Gen dla toksyny jest regulowany przez ścieżkę komórkową, która jest odpowiedzialna za wirulencję S. aureus, lub zdolność do wywoływania chorób. Bakterie gronkowca mogą wytwarzać toksynę delta, aby zabić inne konkurujące bakterie, które rezydują na skórze — w tym łagodne i korzystne.
Tak więc, toksyna może mieć związek z tym rodzajem „bitwy” pomiędzy mikroskopijnymi organizmami walczącymi o niszę na ciele gospodarza. „Być może gospodarz – człowiek – zostaje wciągnięty w środek wojny” – spekuluje Nunez. „A egzema jest szkodą uboczną bakterii produkujących czynnik toksyny delta, aby spowodować kolonizację i pogorszyć komórki tuczne gospodarza”. Dalsze badania będą potrzebne, aby się dowiedzieć.

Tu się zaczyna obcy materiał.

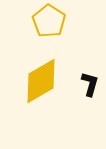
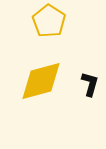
yellow diamond: rotated 15 degrees clockwise
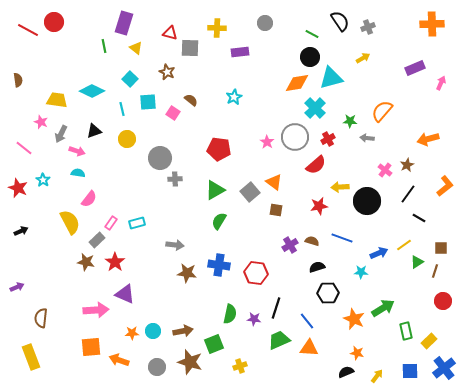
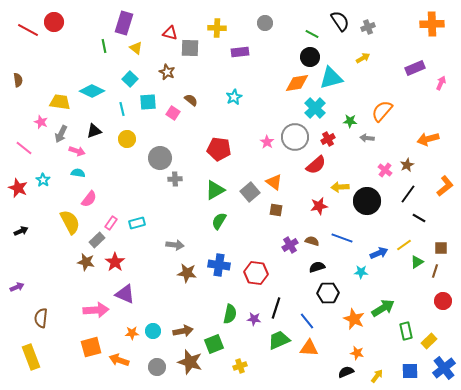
yellow trapezoid at (57, 100): moved 3 px right, 2 px down
orange square at (91, 347): rotated 10 degrees counterclockwise
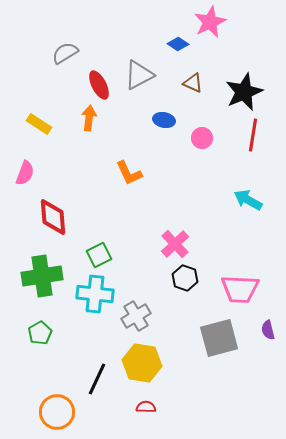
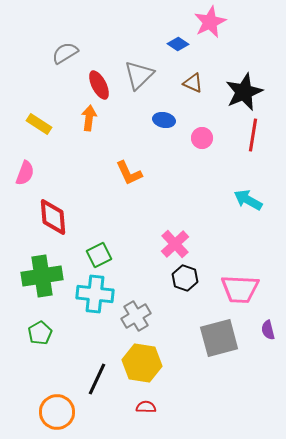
gray triangle: rotated 16 degrees counterclockwise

Tego rodzaju badania są tym, o co chodzi w nowej inicjatywie U-M’s Host Microbiome Initiative. Nunez jest jednym z kilkudziesięciu wykładowców U-M z wielu dyscyplin, którzy zebrali się, aby zbadać wzajemne oddziaływanie pomiędzy bakteriami i innymi mikroskopijnymi organizmami, a różnymi aspektami ludzkiego ciała i chorób. Dzięki nowym funduszom ze Strategicznej Inicjatywy Badawczej Szkoły Medycznej, przyspieszą oni swoje badania w nadchodzących miesiącach i latach.